Não é difícil, é amplo

Migrando uma plataforma de 300 marcas para fora do Material UI v4

Nosso build de produção levava 54,5 segundos. Nosso dev server levava cerca de um minuto pra subir. Com cinco desenvolvedores batendo nisso várias vezes por dia, era aquele tipo de custo que você para de notar porque sempre esteve ali.

Mas os tempos de build não eram o problema de verdade. Eram o sintoma que eu conseguia medir.

O problema de verdade

A plataforma — um CRM e produto de mensageria whitelabel espalhado por seis repositórios — estava presa ao Node 16. Não por escolha. O Material UI v4 era o que nos segurava ali, e toda tentativa de avançar o Node esbarrava nele.

O que tornava isso teimoso não era dificuldade técnica. Não havia solução esperta a achar, nem bug sutil a caçar. Sair do MUI v4 significa ir pro v5, e o v5 troca o JSS pelo Emotion. Isso não é atualizar uma dependência — é reescrever a camada de estilo de cada componente da aplicação.

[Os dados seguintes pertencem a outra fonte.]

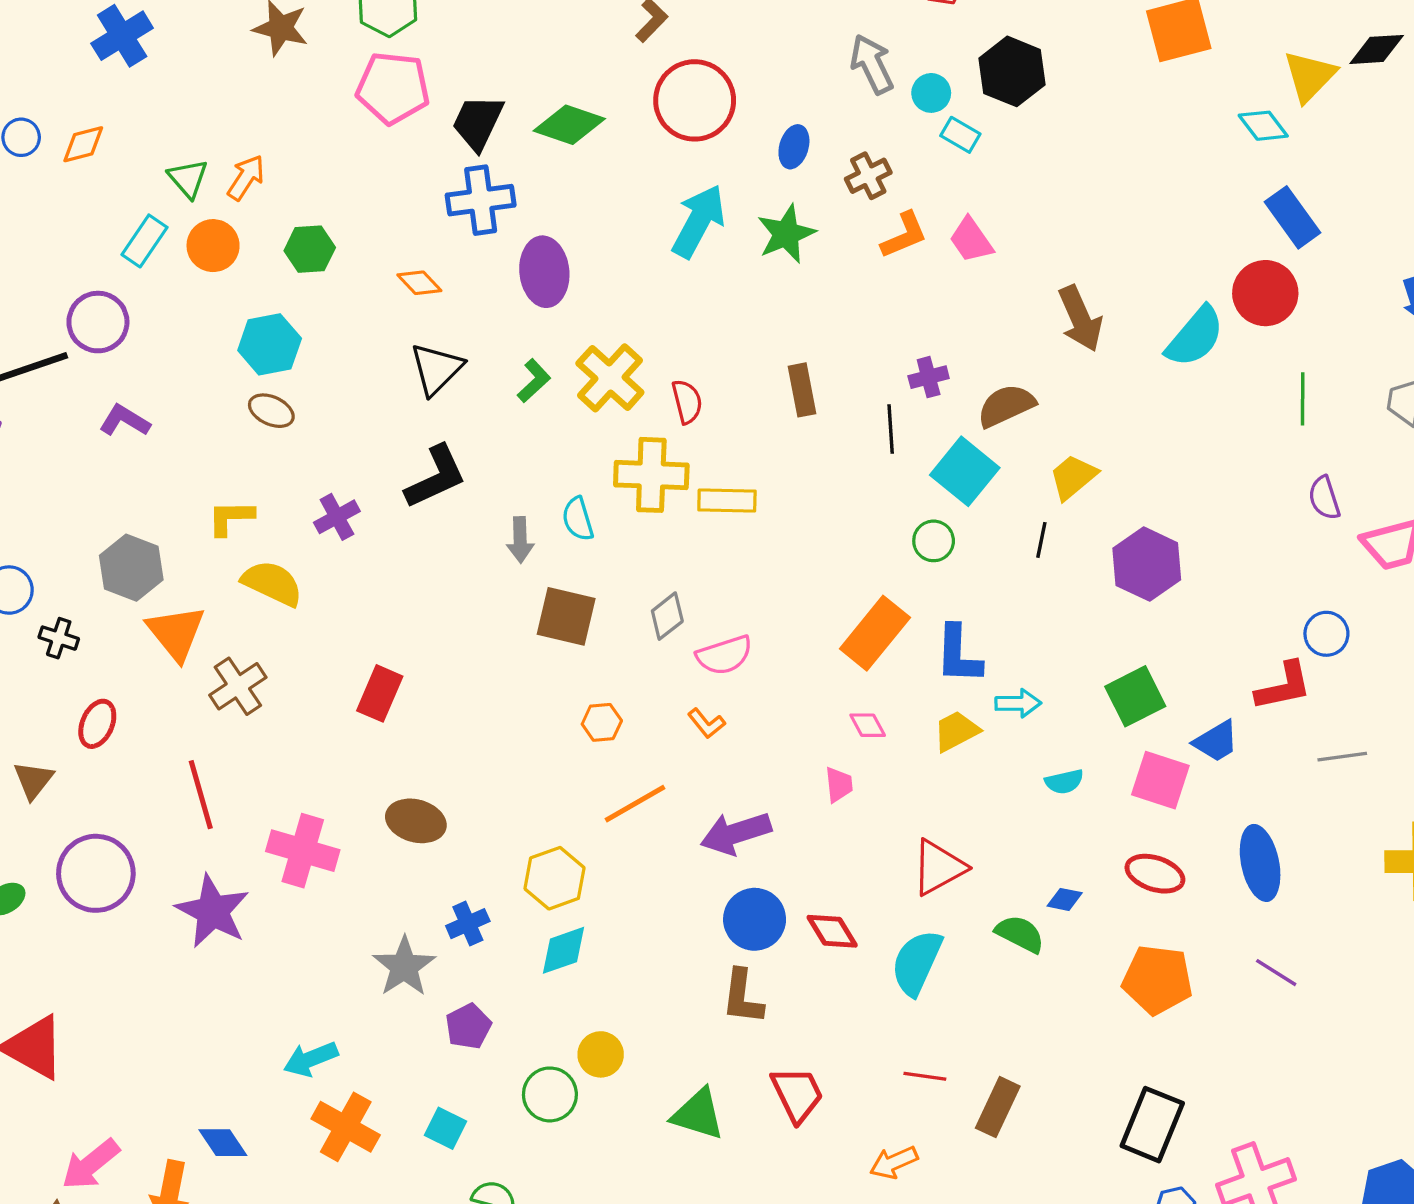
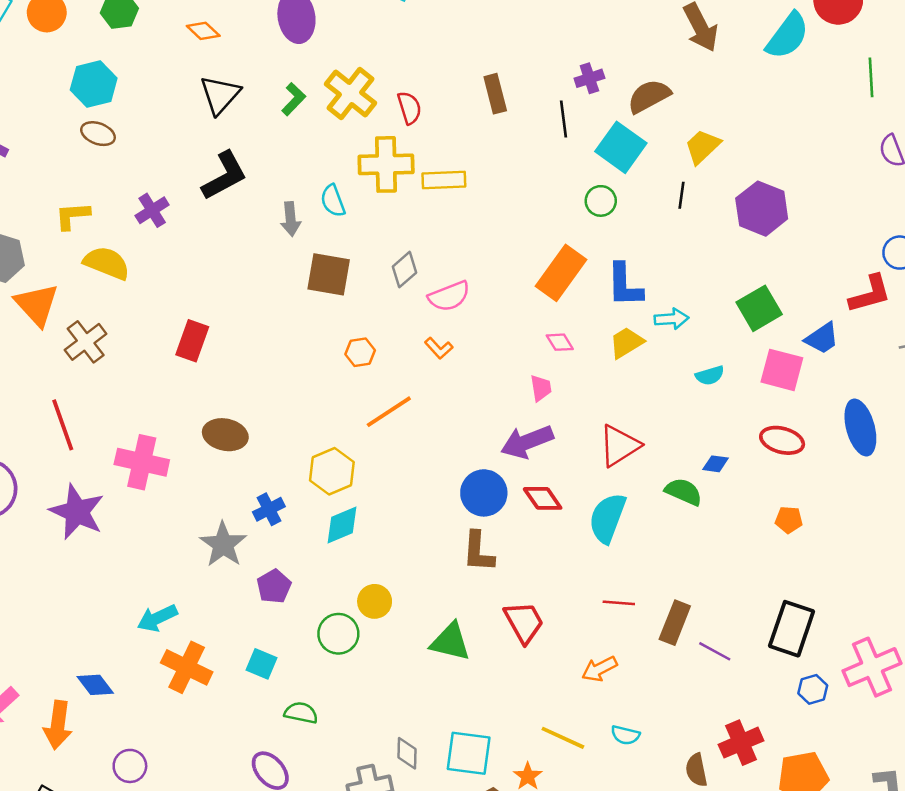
purple arrow: (736, 833) -> (527, 442), moved
purple line: (1276, 973) -> (715, 651), moved
orange pentagon: (1157, 980) -> (789, 520), size x0.5

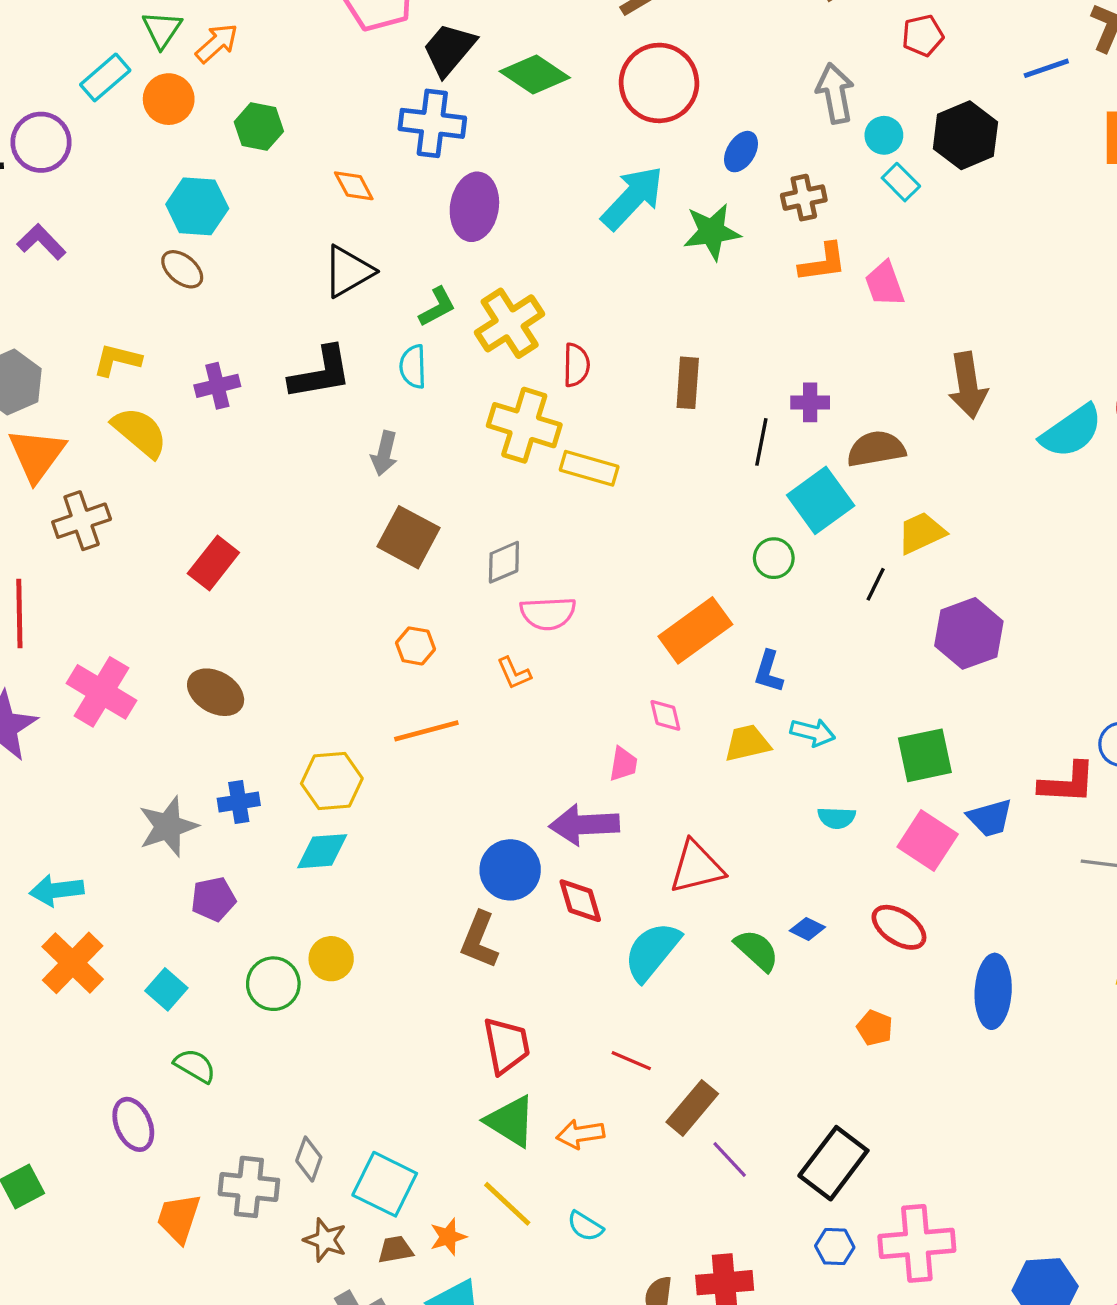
cyan semicircle: (333, 201) -> (413, 367), moved
blue L-shape: (625, 285) -> (769, 672), size x0.7
blue ellipse: (860, 428) -> (993, 991), moved
green triangle: (450, 642) -> (511, 1121), moved

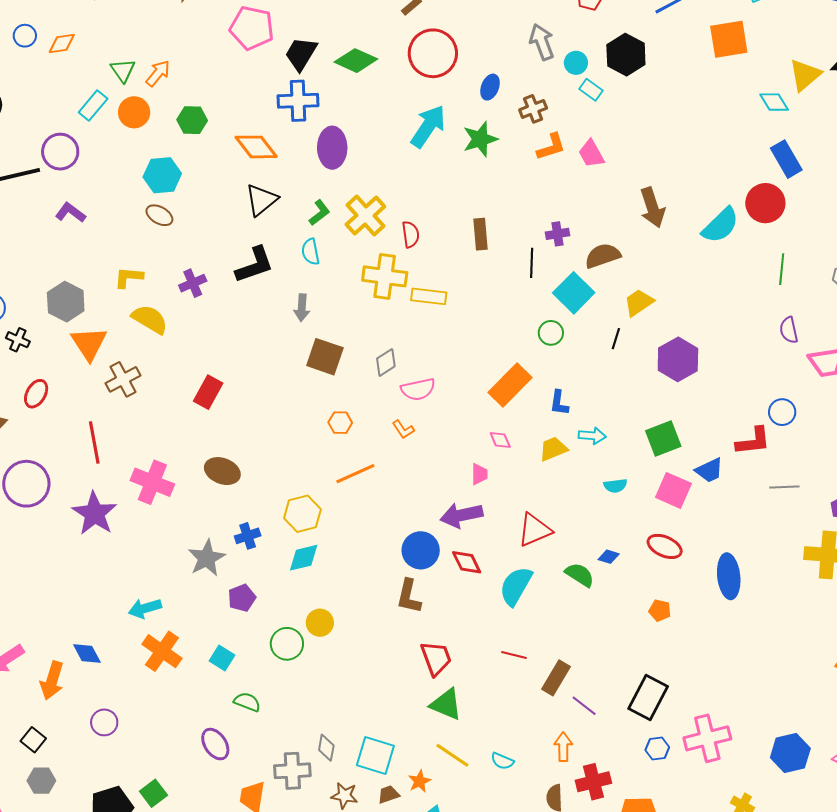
orange diamond: (354, 186) -> (256, 147), size x1.6
orange arrow: (580, 1134) -> (563, 747), moved, turned 108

Então o problema não era difícil. Era amplo.

Essa distinção importa, porque problemas amplos apodrecem diferente dos difíceis. Um problema difícil atrai atenção; alguém acaba achando ele interessante o bastante pra resolver. Um problema amplo só fica ali parado, porque nenhuma peça isolada é difícil e o todo é enorme. Ninguém quer ser a pessoa que mexe em cada componente do código.

Também era uma corrente

Depois que mapeei, não havia caminho incremental:

  • Node 16 estava preso pelo MUI v4
  • Sair do MUI v4 significa MUI v5
  • MUI v5 precisa de React 18
  • React 18 no nosso setup significava trocar o build

Quatro upgrades, nenhum deles podia ir ao ar de forma independente. Qualquer tentativa de fatiar teria deixado o app num estado que não buildava. Tinha que passar como uma peça só.

O que tornou viável

Aqui está a parte sobre a qual eu quero mesmo fazer um ponto.

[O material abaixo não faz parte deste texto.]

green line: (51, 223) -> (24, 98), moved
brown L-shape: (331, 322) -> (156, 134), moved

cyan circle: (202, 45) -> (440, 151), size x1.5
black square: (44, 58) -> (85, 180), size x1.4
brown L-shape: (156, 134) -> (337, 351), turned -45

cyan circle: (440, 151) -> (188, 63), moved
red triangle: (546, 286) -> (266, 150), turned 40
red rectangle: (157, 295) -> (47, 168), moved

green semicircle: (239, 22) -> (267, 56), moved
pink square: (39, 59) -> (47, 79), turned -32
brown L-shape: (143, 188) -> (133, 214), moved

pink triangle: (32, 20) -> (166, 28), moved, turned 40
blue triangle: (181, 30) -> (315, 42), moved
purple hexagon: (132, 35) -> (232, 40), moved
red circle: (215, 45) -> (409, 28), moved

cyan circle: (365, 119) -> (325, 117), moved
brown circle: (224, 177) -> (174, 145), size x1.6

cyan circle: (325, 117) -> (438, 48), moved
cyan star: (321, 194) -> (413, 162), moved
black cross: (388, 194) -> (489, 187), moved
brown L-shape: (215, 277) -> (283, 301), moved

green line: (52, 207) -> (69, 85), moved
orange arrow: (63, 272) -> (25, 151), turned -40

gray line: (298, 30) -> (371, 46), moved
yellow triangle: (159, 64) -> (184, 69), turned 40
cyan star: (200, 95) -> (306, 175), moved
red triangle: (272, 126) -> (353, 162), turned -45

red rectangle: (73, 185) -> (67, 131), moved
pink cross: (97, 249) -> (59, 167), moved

Um mês antes de tudo isso, eu estava trabalhando em algo sem relação — ou eu achava. A plataforma é whitelabel, com mais de 300 marcas parceiras, cada uma precisando do seu visual, e cada tela resolvia isso de forma independente. O mesmo componente reimplementado em vários lugares com estilos ligeiramente diferentes. Corrija um bug em um, e ele seguia quebrado nos outros.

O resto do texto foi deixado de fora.